Was nun? ich möchte die Ehe retten u. ich weis das sie sich ein Leben ohne Trinken (Klassiker) nicht vorstellen kann.
Dann ist sie eben noch nicht so weit. Entweder du akzeptierst es oder trennst dich.
Hallo Veru,
nur weil du Alkoholiker bist und nichts mehr säufst, verändert es doch nicht dein nasses, trinkendes Umfeld.
Es wird immer Anlässe geben, indem ich die Entscheidung treffen muss, gehe ich das Risiko auf Kosten meiner Gesundheit ein, werde eventuell rückfällig und saufe mich zu Tode oder ich setzte Prioritäten, richte mein Leben eben nach mir und nicht nach den Erwartungen anderer aus.

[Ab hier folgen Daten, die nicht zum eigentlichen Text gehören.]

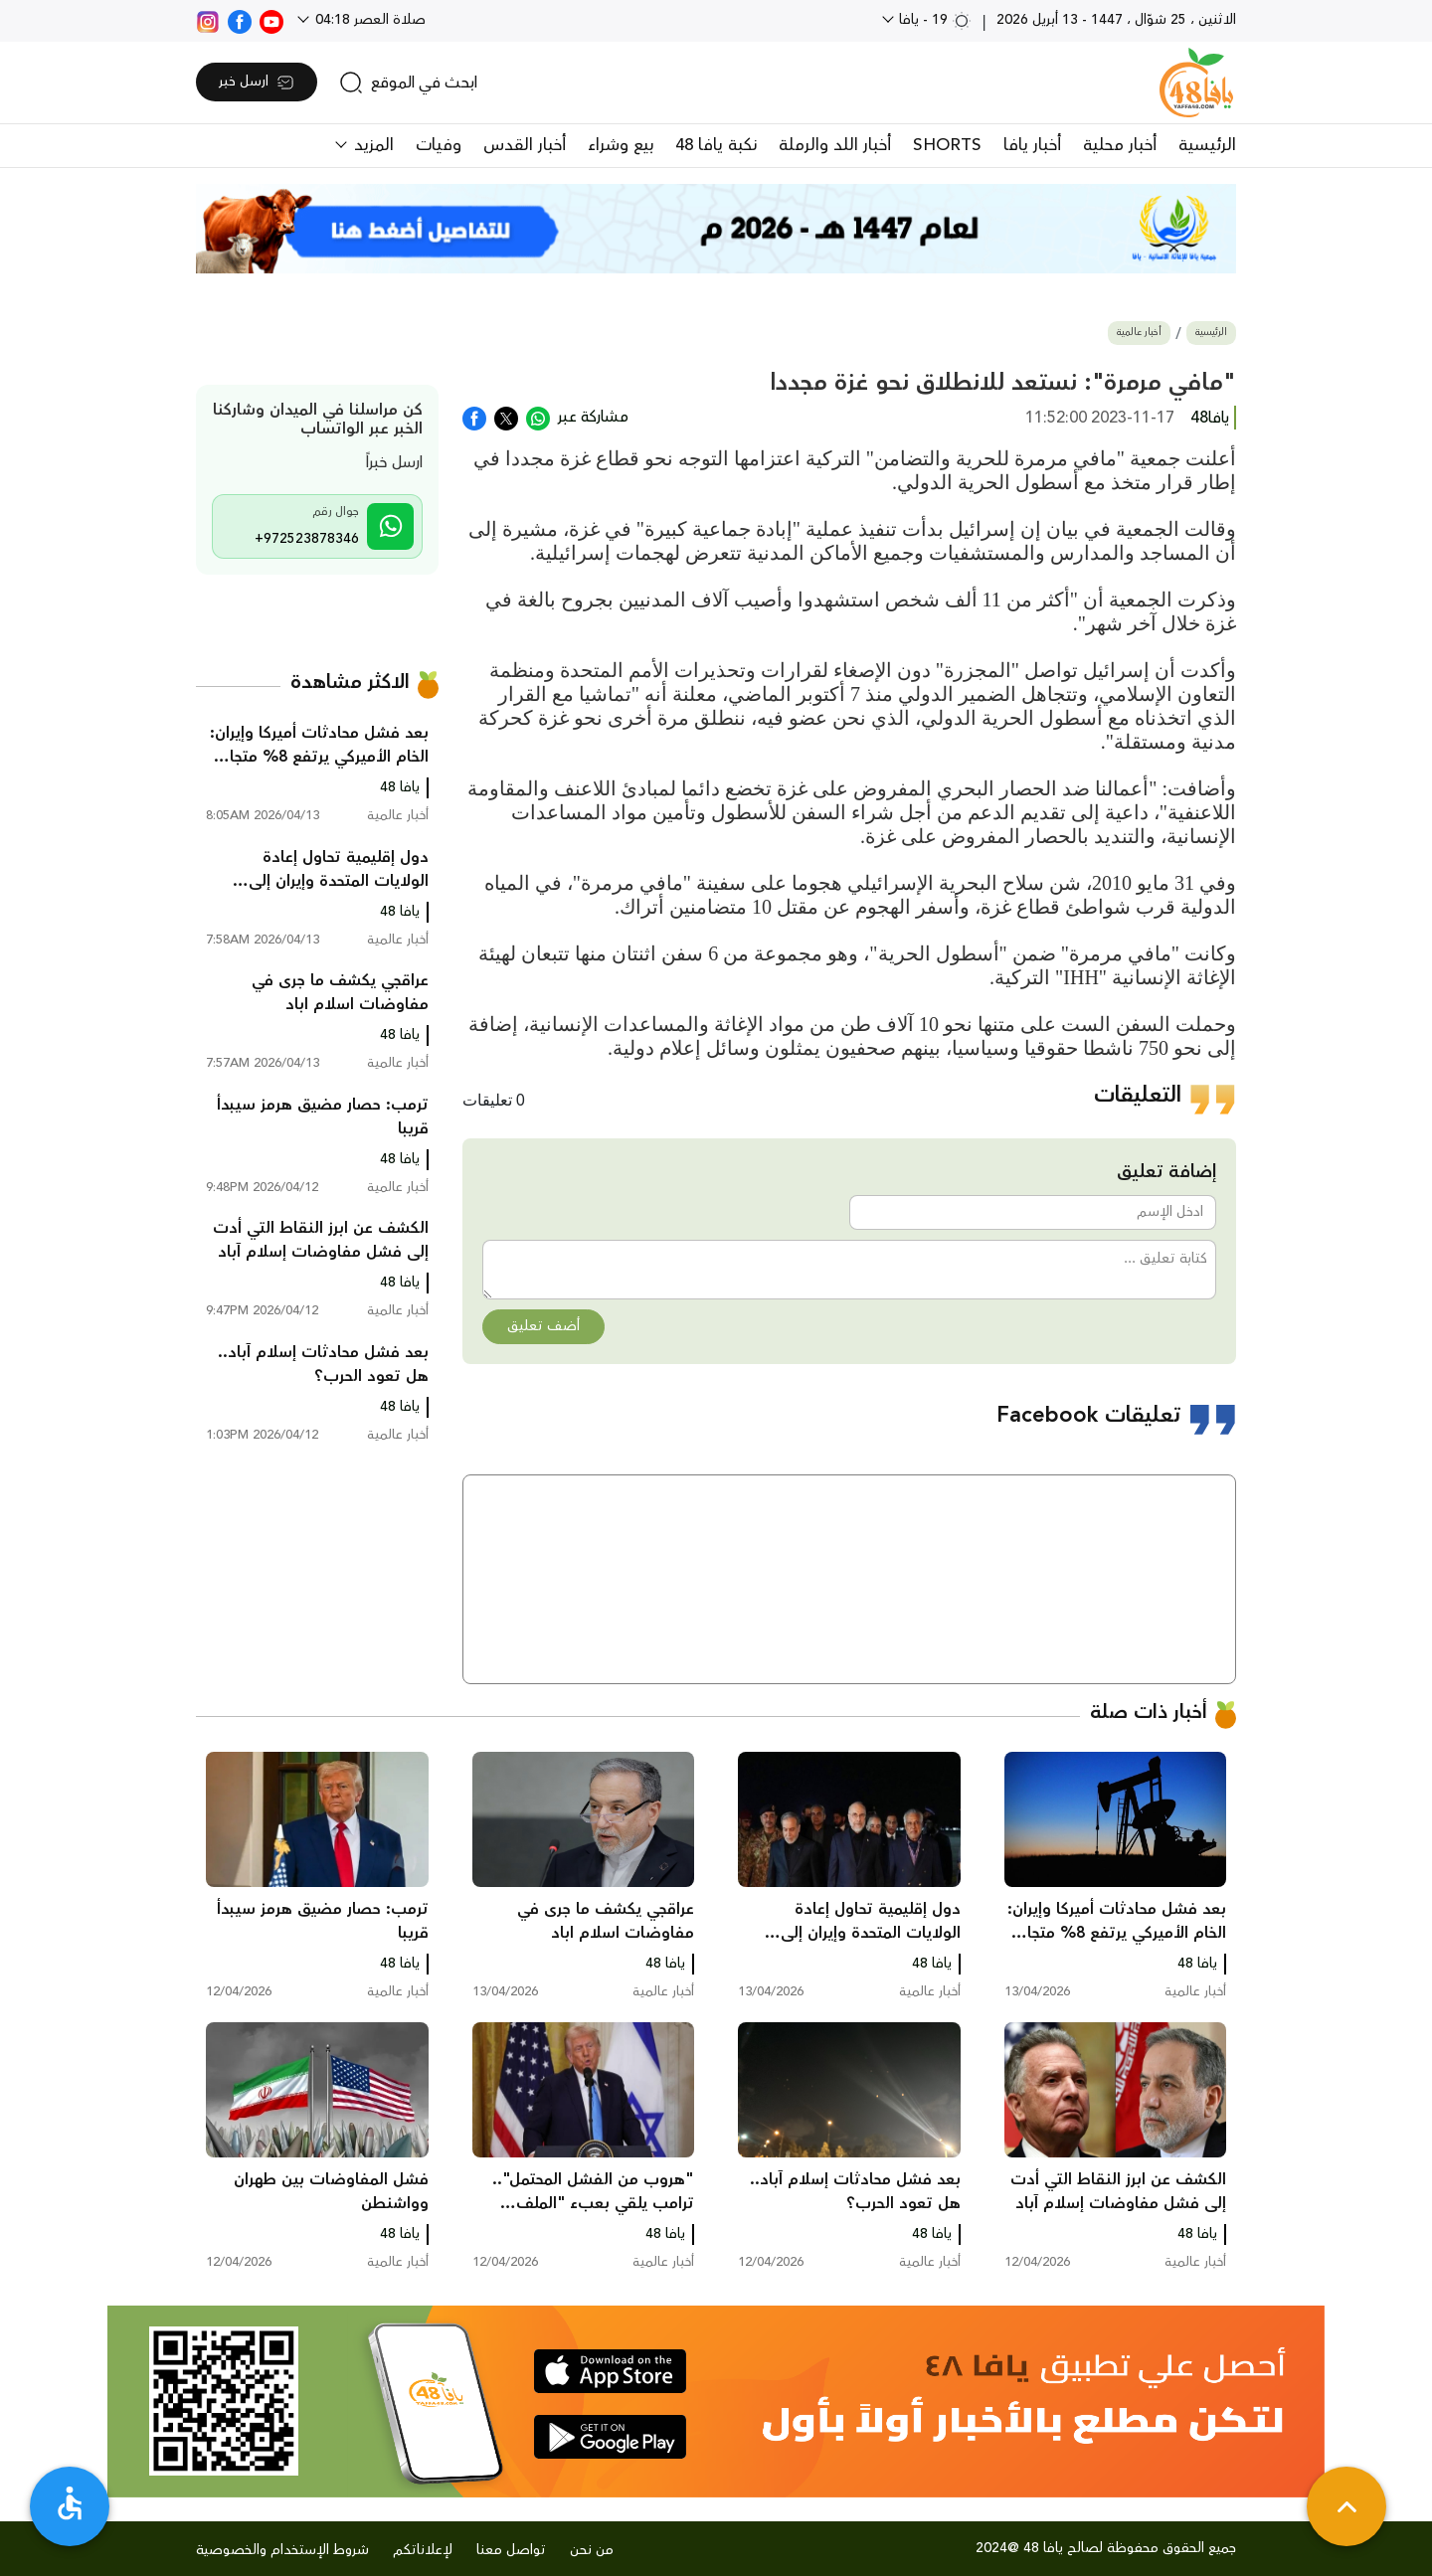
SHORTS (947, 145)
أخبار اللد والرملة (835, 145)
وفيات (438, 145)
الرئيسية (1207, 145)
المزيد (371, 145)
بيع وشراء (620, 145)
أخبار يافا (1032, 145)
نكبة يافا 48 (716, 145)
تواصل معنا (511, 2550)
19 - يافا (933, 20)
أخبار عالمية (1139, 332)
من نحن (592, 2550)
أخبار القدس (524, 145)
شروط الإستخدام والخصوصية (282, 2550)
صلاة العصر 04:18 (368, 20)
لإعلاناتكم (422, 2550)
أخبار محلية (1120, 145)
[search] (408, 82)
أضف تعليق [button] (543, 1326)
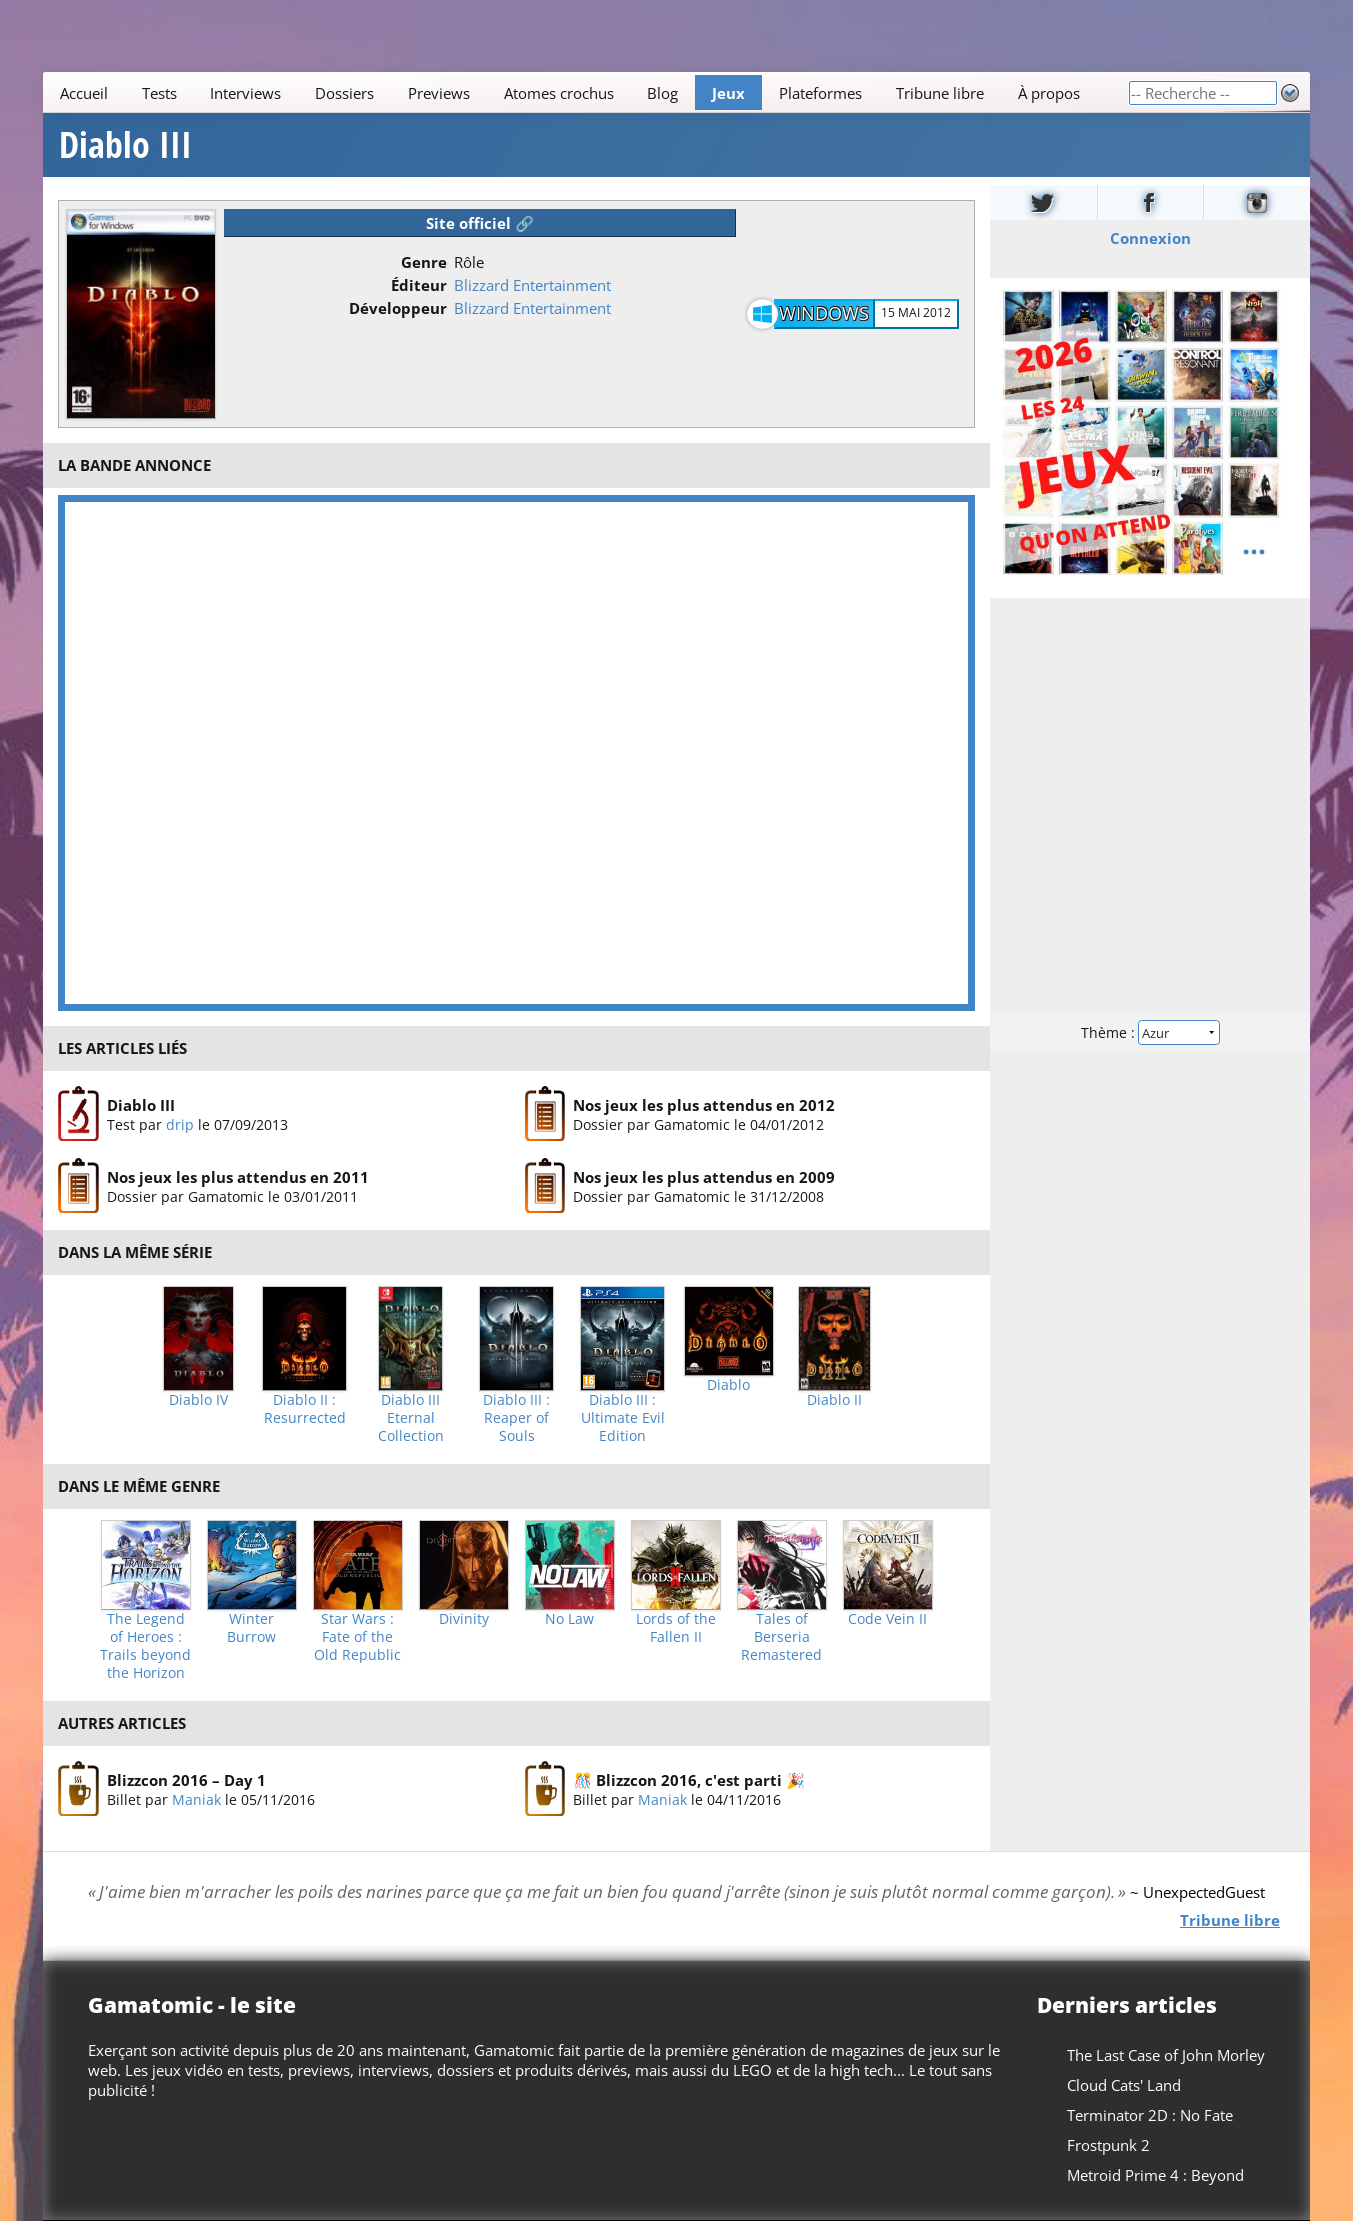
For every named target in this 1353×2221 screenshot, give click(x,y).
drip (180, 1124)
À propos (1048, 93)
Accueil (84, 93)
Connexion (1150, 238)
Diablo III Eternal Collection (411, 1418)
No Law (569, 1619)
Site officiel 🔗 (480, 223)
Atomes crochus (559, 93)
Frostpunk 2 (1108, 2145)
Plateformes (820, 93)
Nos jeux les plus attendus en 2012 (704, 1105)
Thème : (1150, 1032)
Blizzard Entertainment (532, 285)
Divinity (464, 1619)
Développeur (398, 308)
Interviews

Ich wäre gestern nicht dahin
Ich bekam einen alkoholfreien Sekt und dachte gleichzeitig daran, ob das jetzt so eine gute Idee sei. Und ich muss sagen, der Sekt war mega klasse!!!
Schon sind wir wieder dabei, den ersten Schritt in Richtung Rückfall. Sieht aus wie Sekt, wird im Sektglas serviert und es schmeckt angeblich auch noch. Was ist der nächste Schritt? Weglassen und gut ist. Je weniger am Anfang Kompromisse gemacht werden, umso stabiler wird der Weg. Zumindest nach den Erfahrungen länger trockene.
Nicht dass ich deine Zwickmühle (Weihnachten, Festivitäten oder Ähnliches) nicht verstehe, aber du bist eben ein Alkoholiker. Und das ein Leben lang. Darauf ist zumindest Verlass. Priorität Nr. 1 steht die Nüchternheit.